↓↓↓

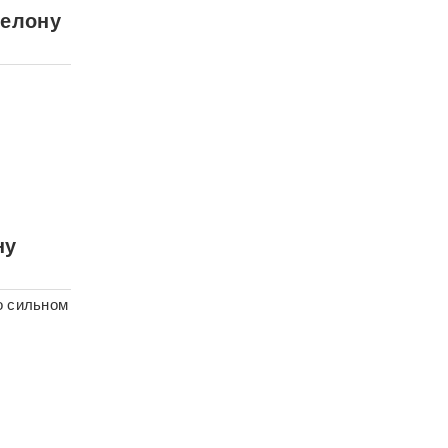
шелону
ну
о сильном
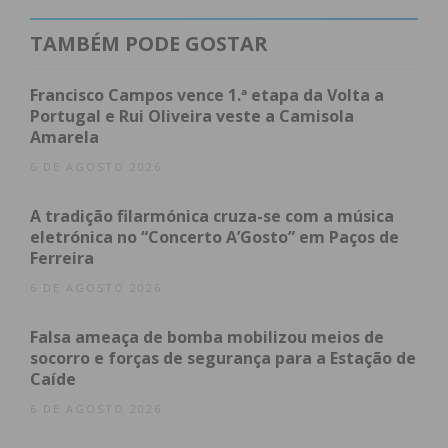
TAMBÉM PODE GOSTAR
Francisco Campos vence 1.ª etapa da Volta a
Portugal e Rui Oliveira veste a Camisola
Amarela
6 DE AGOSTO 2026
A tradição filarmónica cruza-se com a música
eletrónica no “Concerto A’Gosto” em Paços de
Ferreira
6 DE AGOSTO 2026
Falsa ameaça de bomba mobilizou meios de
socorro e forças de segurança para a Estação de
Caíde
6 DE AGOSTO 2026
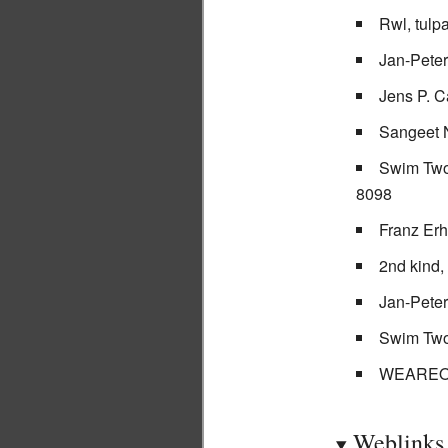
Rwl, tul
Jan-Peter
Jens P. C
Sangeet N
Swim Two
8098
Franz Erh
2nd kind,
Jan-Peter
Swim Two
WEAREONE
Weblinks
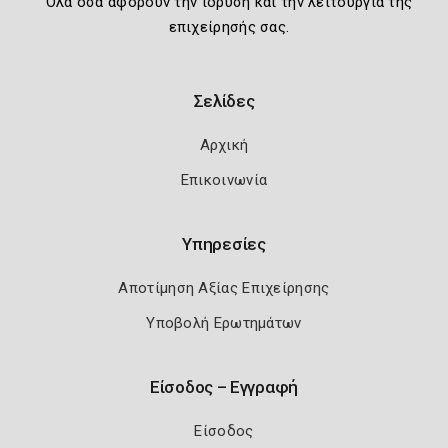
Όλα όσα αφορούν την ίδρυση και την λειτουργία της
επιχείρησής σας.
Σελίδες
Αρχική
Επικοινωνία
Υπηρεσίες
Αποτίμηση Αξίας Επιχείρησης
Υποβολή Ερωτημάτων
Είσοδος – Εγγραφή
Είσοδος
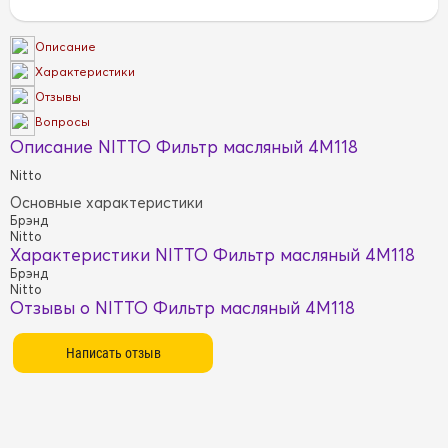
Описание
Характеристики
Отзывы
Вопросы
Описание NITTO Фильтр масляный 4M118
Nitto
Основные характеристики
Брэнд
Nitto
Характеристики NITTO Фильтр масляный 4M118
Брэнд
Nitto
Отзывы о NITTO Фильтр масляный 4M118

↑↑↑

YOUR ASSIGNMENT :: Please copy the data shown above, line by line and exactly, omitting the images.

RESPONSE ::
шелону
ну
о сильном
TAMBÉM PODE GOSTAR
Francisco Campos vence 1.ª etapa da Volta a
Portugal e Rui Oliveira veste a Camisola
Amarela
6 DE AGOSTO 2026
A tradição filarmónica cruza-se com a música
eletrónica no “Concerto A’Gosto” em Paços de
Ferreira
6 DE AGOSTO 2026
Falsa ameaça de bomba mobilizou meios de
socorro e forças de segurança para a Estação de
Caíde
6 DE AGOSTO 2026
Rwl, tul
Jan-Peter
Jens P. C
Sangeet N
Swim Two
8098
Franz Erh
2nd kind,
Jan-Peter
Swim Two
WEAREONE
Weblinks
Όλα όσα αφορούν την ίδρυση και την λειτουργία της
επιχείρησής σας.
Σελίδες
Αρχική
Επικοινωνία
Υπηρεσίες
Αποτίμηση Αξίας Επιχείρησης
Υποβολή Ερωτημάτων
Είσοδος – Εγγραφή
Είσοδος
Описание
Характеристики
Отзывы
Вопросы
Описание NITTO Фильтр масляный 4M118
Nitto
Основные характеристики
Брэнд
Nitto
Характеристики NITTO Фильтр масляный 4M118
Брэнд
Nitto
Отзывы о NITTO Фильтр масляный 4M118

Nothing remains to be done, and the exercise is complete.